Page images and extracted text

>>>>

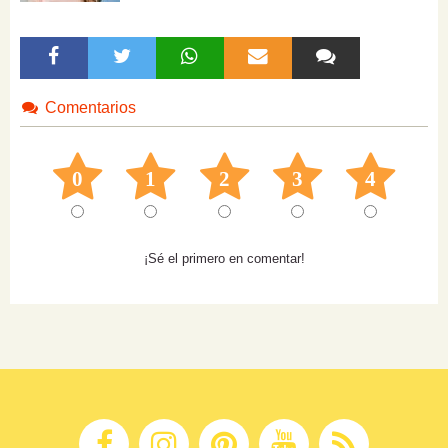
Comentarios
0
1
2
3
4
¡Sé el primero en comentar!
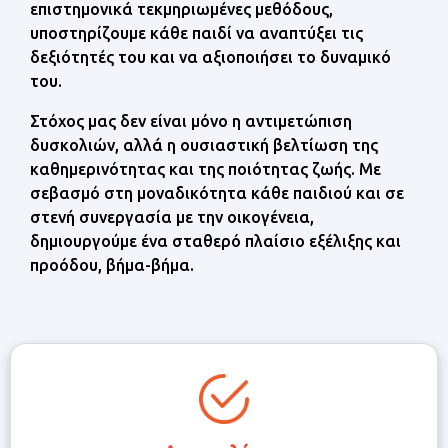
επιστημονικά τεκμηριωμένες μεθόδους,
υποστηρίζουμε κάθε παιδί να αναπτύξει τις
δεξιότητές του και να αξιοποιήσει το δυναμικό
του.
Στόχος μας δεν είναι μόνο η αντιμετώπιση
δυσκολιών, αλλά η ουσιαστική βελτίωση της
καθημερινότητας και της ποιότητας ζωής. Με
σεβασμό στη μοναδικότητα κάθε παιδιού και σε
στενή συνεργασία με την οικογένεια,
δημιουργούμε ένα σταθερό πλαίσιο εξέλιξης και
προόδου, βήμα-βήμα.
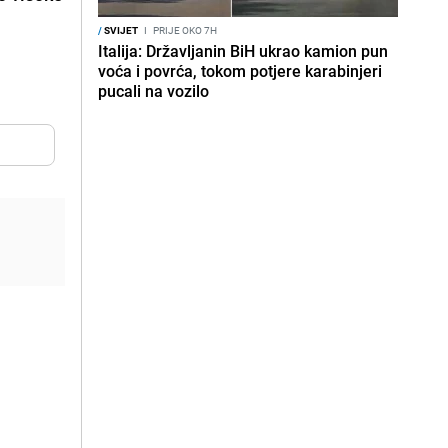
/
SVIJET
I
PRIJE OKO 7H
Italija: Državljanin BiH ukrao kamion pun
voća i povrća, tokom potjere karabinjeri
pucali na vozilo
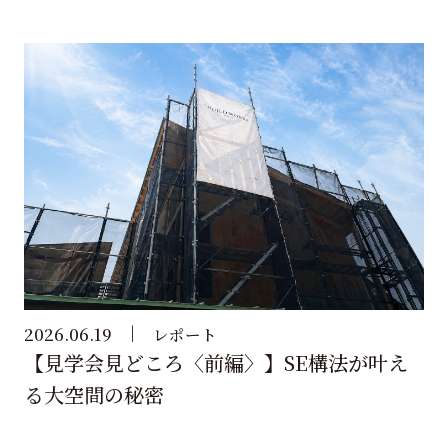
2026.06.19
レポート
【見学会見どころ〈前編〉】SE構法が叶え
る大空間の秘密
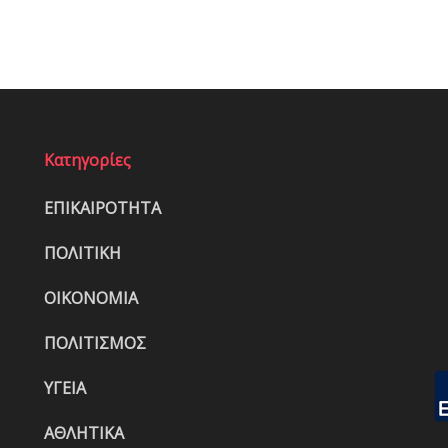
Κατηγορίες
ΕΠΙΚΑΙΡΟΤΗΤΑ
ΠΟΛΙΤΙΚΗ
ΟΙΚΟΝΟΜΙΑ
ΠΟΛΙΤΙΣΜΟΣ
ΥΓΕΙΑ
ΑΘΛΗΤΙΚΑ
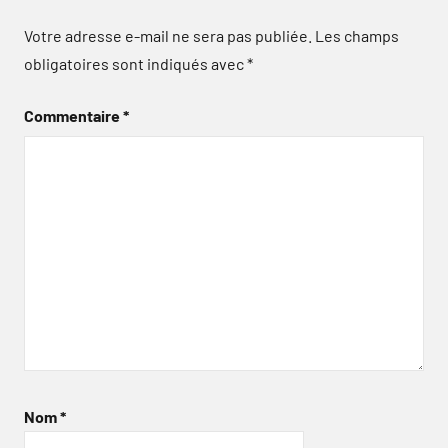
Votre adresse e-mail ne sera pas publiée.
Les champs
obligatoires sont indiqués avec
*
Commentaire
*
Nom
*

<<<<

WORK TO BE COMPLETED ::
No pictures belong in the copy; output every record exactly.

COMPLETED TASK ::
Comentarios
0
1
2
3
4
¡Sé el primero en comentar!
επιστημονικά τεκμηριωμένες μεθόδους,
υποστηρίζουμε κάθε παιδί να αναπτύξει τις
δεξιότητές του και να αξιοποιήσει το δυναμικό
του.
Στόχος μας δεν είναι μόνο η αντιμετώπιση
δυσκολιών, αλλά η ουσιαστική βελτίωση της
καθημερινότητας και της ποιότητας ζωής. Με
σεβασμό στη μοναδικότητα κάθε παιδιού και σε
στενή συνεργασία με την οικογένεια,
δημιουργούμε ένα σταθερό πλαίσιο εξέλιξης και
προόδου, βήμα-βήμα.
/
SVIJET
I
PRIJE OKO 7H
Italija: Državljanin BiH ukrao kamion pun
voća i povrća, tokom potjere karabinjeri
pucali na vozilo
2026.06.19
レポート
【見学会見どころ〈前編〉】SE構法が叶え
る大空間の秘密
Κατηγορίες
ΕΠΙΚΑΙΡΟΤΗΤΑ
ΠΟΛΙΤΙΚΗ
ΟΙΚΟΝΟΜΙΑ
ΠΟΛΙΤΙΣΜΟΣ
ΥΓΕΙΑ
ΑΘΛΗΤΙΚΑ
Votre adresse e-mail ne sera pas publiée.
Les champs
obligatoires sont indiqués avec
*
Commentaire
*
Nom
*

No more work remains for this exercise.